Supervised release ordered for two bikers
Prosecutor argues they still associate with gang
A federal judge on Monday ordered supervised release for two Vagos Outlaw Motorcycle Gang members who were arrested on racketeering charges last week.
Local bikers Jeremy Halgat and Robert Coleman are charged, along with 21 others, in a 12-count indictment that accuses the Vagos gang of a litany of violent crimes — including murder, assault, kidnapping, extortion and witness intimidation.
The decision Monday followed a contentious detention hearing at which Assistant U.S. Attorney Cristina Silva argued Halgat and Coleman both violated pretrial release conditions in separate cases that arose from a 2012 federal investigation of the bikers’ club. Both men, she said, continued to associate with the Vagos gang in spite of prior court orders that explicitly prohibit contact.
Silva said prosecutors never brought the violations to the court’s attention because to do so would have compromised the ongoing racketeering investigation, which relied heavily on the use of undercover agents and confidential informants. She requested detention orders for both men.
But because the violations never were reported, U.S. Magistrate Judge Cam Ferenbach said he could not detain Coleman and Halgat.
The judge imposed conditions of release that require the men to surrender their passports, to remain in Nevada unless they obtain permission to go elsewhere, and to avoid all contact with other members of the Vagos motorcycle club.
Silva said she intends to appeal the judge’s decision on Halgat, 39, who is accused, among other things, of telling an undercover officer that he planned to attack a fellow gang member as retaliation for cooperating with law enforcement.
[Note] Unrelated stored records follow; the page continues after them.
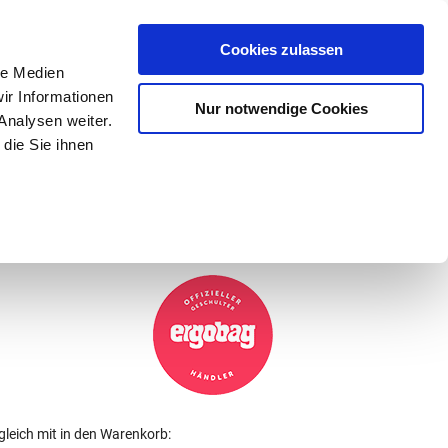
Mein Konto
den-Hotline
. 07633 3243
Cookies zulassen
0
le Medien
ir Informationen
Nur notwendige Cookies
0,00 €
Analysen weiter.
die Sie ihnen
ke
Taschen
Zubehör
gleich mit in den Warenkorb:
He also faces gun and drug charges.
Since his arrest in the previous case, Silva said, Halgat has continued to engage in criminal activity with the Vagos gang. She handed the judge a printout from the Anti-defamation League’s Hate Symbol database as well as pictures of Halgat that she said show the biker wearing the SS Bolts, a white supremacist and neo-nazi symbol.
“It’s not something I would wear, but I don’t really see what the pertinence of that is,” said Halgat’s court-appointed attorney, Christopher Arabia.
Silva also said that while facing federal charges, Halgat created a business. Normally the government would support such endeavors, she said. But not in Halgat’s case.
“The defendant is now selling vape,” Silva said.
The prosecutor said the branding of the vape shop bears striking resemblance to that of the Vagos bikers’ gang, with whom Halgat was supposed to avoid contact.
Coleman, 59, also was accused Monday of continuing to associate with the gang after his prior arrest.
Two more men were arrested in Las Vegas and will have detention hearings at a later date. The other socalled gang members charged in the indictment were arrested elsewhere, and the government is in the process of extraditing them to Las Vegas for prosecution.